I feel really lucky to have seen this film grow over the past few years.
It's important, it's powerful and it's got a lot of heart.
It's Peaceable Kingdom, the new film from Tribe of Heart.
Follow that link and the music you hear will be my guy's. That's why I've been able to watch this film evolve over the past few years. He's been working with Jenny and James and I've watched them methodically edit, trimming and trimming until what's left is the most powerful movie I've ever seen.
I've written about it before, but writing just doesn't do it justice.
Now they've put up a clip that gives you a real feel for this project's spirit. It's about animal rights, yes, but it's done in a way that works. It doesn't preach, it doesn't shriek. It just asks you to listen to farmers who've changed the way they relate to their animals, and lets you look more closely at those animals to see why. This, for instance, shows a mother hen and her chick. And it makes you think.
Mother Hen and Chick from Tribe of Heart on Vimeo.
This film is kicking some serious film festival butt. It's won three top prizes already. Maybe its time has come. Maybe it's the right filmmakers, the right subject, the right approach, all together at the right moment.
It's not out on DVD yet. But it will be. If it's going to be screening near you, go. If it's not, request it.
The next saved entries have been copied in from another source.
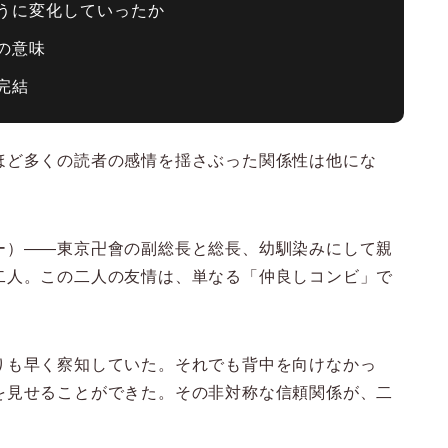
うに変化していったか
の意味
完結
ほど多くの読者の感情を揺さぶった関係性は他にな
ー）——東京卍會の副総長と総長、幼馴染みにして親
二人。この二人の友情は、単なる「仲良しコンビ」で
りも早く察知していた。それでも背中を向けなかっ
を見せることができた。その非対称な信頼関係が、二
I've seen "An Inconvenient Truth," Michael Moore's films - I've admired them. I got a lot out of them.
Nothing has packed the emotional punch of this one, and not in a harrowing, I'm-scarred-for-life way, though it doesn't flinch from showing reality. Peaceable Kingdom makes you rethink what you thought you knew, and encourages you to reconsider your own relationship to the way things are.
2 comments:
This is fantastic! Thank you so much especially for the clip.
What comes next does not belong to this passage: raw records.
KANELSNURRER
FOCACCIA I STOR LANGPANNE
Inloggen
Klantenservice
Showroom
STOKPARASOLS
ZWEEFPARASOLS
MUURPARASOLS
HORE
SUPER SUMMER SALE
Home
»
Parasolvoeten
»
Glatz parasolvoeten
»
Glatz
I do believe we are becoming more empathic (we being humans). We're seeing more and more that we are part of the animal kingdom rather than "above" or in some way separate from it. This is beautiful. Wow.
So glad you enjoyed it, Reya. They were already in DC, but pass the word on. It's a tremendous film and a real labor of love.
Audience reaction, according to the filmmakers, has been incredible; thoughtful, interested, creating a real conscious shift in perception. Remarkable.